On one of the most beautiful islands of the Aegean, Andros, a lighthouse emerges from the water, the famous Tourlitis. It is certainly one of the most important sights on the island. The lighthouse of Andros, Tourlitis, has been illuminating for more than 120 years and provides safety to all ships. This picturesque and impressive structure is literally in the sea, perched on a rock, creating a truly magnificent sight.
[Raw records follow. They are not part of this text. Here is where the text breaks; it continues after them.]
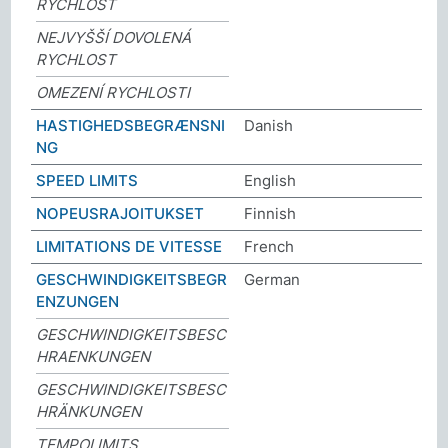
RYCHLOST
NEJVYŠŠÍ DOVOLENÁ
RYCHLOST
OMEZENÍ RYCHLOSTI
HASTIGHEDSBEGRÆNSNI
Danish
NG
SPEED LIMITS
English
NOPEUSRAJOITUKSET
Finnish
LIMITATIONS DE VITESSE
French
GESCHWINDIGKEITSBEGR
German
ENZUNGEN
GESCHWINDIGKEITSBESC
HRAENKUNGEN
GESCHWINDIGKEITSBESC
HRÄNKUNGEN
TEMPOLIMITS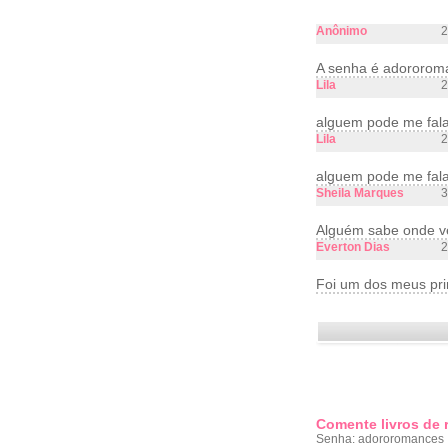
Anônimo
2
A senha é adororom
Lila
2
alguem pode me fala
Lila
2
alguem pode me fala
Sheila Marques
3
Alguém sabe onde ve
Everton Dias
2
Foi um dos meus prim
Comente livros de
Senha: adororomances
It is one of the few lighthouses in Europe that are literally in the sea. Every day, it fights the waves, illuminating the Aegean Sea. Tourlitis was built in 1887. However, it was commissioned 10 years later, on 1 January 1897. It has a height of 7 meters and a focal height of 36 meters and it is visible at a very long distance of up to 11 nautical miles, showing its light every day. Tourlitis was built at a time when the island had already become an important center of Greek shipping. It contributed significantly to its further prosperity.
Tourlitis, the beautiful lighthouse of Andros
During World War II, Tourlitis was destroyed due to bombing. A monument that withstood the merciless blows of nature and the waves could not withstand the human paranoia and hatred. This tragic war, apart from death and poverty, caused the destruction of the lighthouse of Andros, which for many years illuminated the Aegean and the “soul” of the Cyclades. The Tourlite was not restored until 1994. That year, however, the towering lighthouse of Andros showed that it would continue to give its light to all incoming ships. The Goulandris family, one of the most prominent families on the island, financed its reconstruction. The lighthouse of Andros was raised again, after almost 60 years. In fact, with its reconstruction, it also became the first automated lighthouse in Greece. The existence of a guard was therefore no longer necessary for its operation.
Andros – The center of Greek shipping
After the Greek Revolution, many refugees from the surrounding rebellious islands arrived in Andros. Refugees from Psara, a Greek superpower in shipping and trade, relocated to Andros. In Andros, they generously gave their knowledge and experience. As a result, Andros quickly became a powerful naval center, along with the decline of other traditional centers of Greek shipping, such as Galaxidi and Hydra. The Andriots very quickly managed to become rich and well known as merchants and captains throughout Central and Eastern Europe.
During the 20th century, Andros, despite the devastation and wounds left behind by the First and Second World Wars, was characterized by an impressive euphoria in its economy and naval dominance. At the beginning of the 20th century, the Andriot shipowner Dimitris Moraitis inaugurated the Greece-North America sea route. In 1939, Andros was second in the number of ships, after Piraeus. In the late 1950s, a large wave of immigration began. This was directed toward the large urban centers of Athens and Piraeus. Many Andriots also headed abroad, mainly to the USA.